At last we take off and I say yet another short prayer, thanking God for any and all good things that might happen and blaming the bad on karma I’m still paying off from the last couple of lives. All goes well and I can feel my shoulders start to relax as we begin our descent. The wheels hit the tarmac and my stomach flips because I swear I felt us bounce and lay a hand over Moof’s carrier. This close to the ground, hopefully the fire won’t be too bad and we’ll be able to walk away with very little damage. He hits the brakes and I’m thinking, he should have been apologizing for his poor landing techniques instead of their sub-contractors lack of a/c stuff. I can hear the tires squeal on the runway and close my eyes. I’ve made it all this way only to crash and it feels almost perfect. Yet when I open my eyes, it’s to the sound of the pilot thanking me and my fellow travelers for flying AA. I thought, how perfect are those initials.
We de-plane and when I reach the potted plant, I sit my purse and Moof down and flex my hands that are now ridiculously swollen. I can’t hear anything thanks to the up and down of cabin pressure but there’s a lady there who’s just dropped another person off and she has a wheel chair.
Oh, how I wanted to just sink into it and beg her to push me to the baggage claim. However, having some small semblance of dignity left, I instead thank her for offering it, put Moof in the seat and we take off, following the signs. I’m almost there when I spot Sherron. I want to collapse but again, I do have my pride and we meet up and head to the baggage claim together, wheelchair and all. I’m afraid that my luggage won’t be there and there will come another adventure of tracking down two suitcases at one in the morning. The two carousels spun in tandem with each other and I stood there, staring, praying, and then out pops the first suitcase. Not mine, but someone’s so I hold out hope.
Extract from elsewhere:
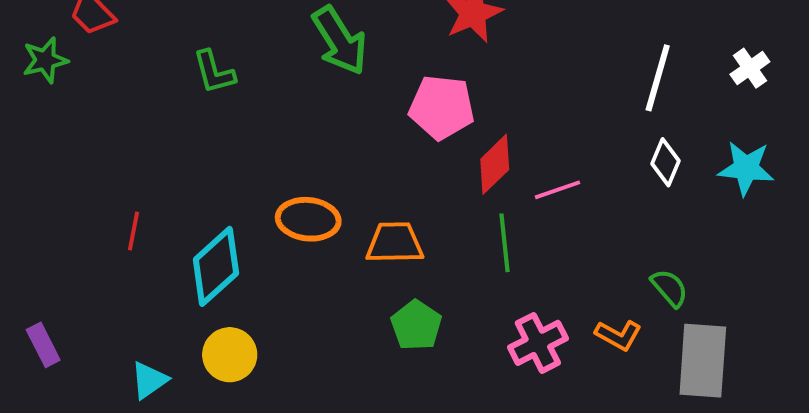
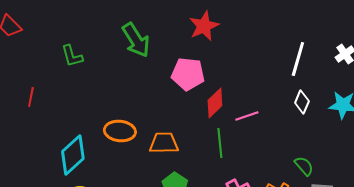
red line: (133, 231) -> (31, 97), moved

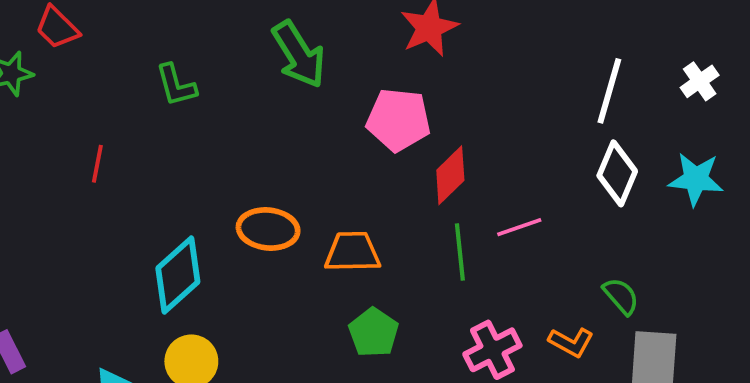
white diamond: (302, 102) -> (617, 173), size x1.4
pink line: (247, 116) -> (519, 227), moved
More suitcases, and then I breathe a sigh of relief. My suitcase,which used to be so pretty once upon a time, came rolling out. One corner is ripped open, yet I’m thankful because my cotton granny panties aren’t showing. Then the second miracle. Suitcase number two comes out. Say what you will, I believe the power of prayer is a strong thing. We gather all the things and make for the door.
I fear if we do not make our exit swiftly and silently that the airport demons will reach out and suck us back in, where we will never be heard from again. You laugh. Ask Stephen King, he knows.
I can only thank Sherron and Mark for being there in spite of the heinous hour and pushing my brain dead body to a place to lay my head.
I might not have the best family, but I damn sure have the best friends.
P.S. I’m forwarding this to American Airlines, so if you never hear from me again, they got me.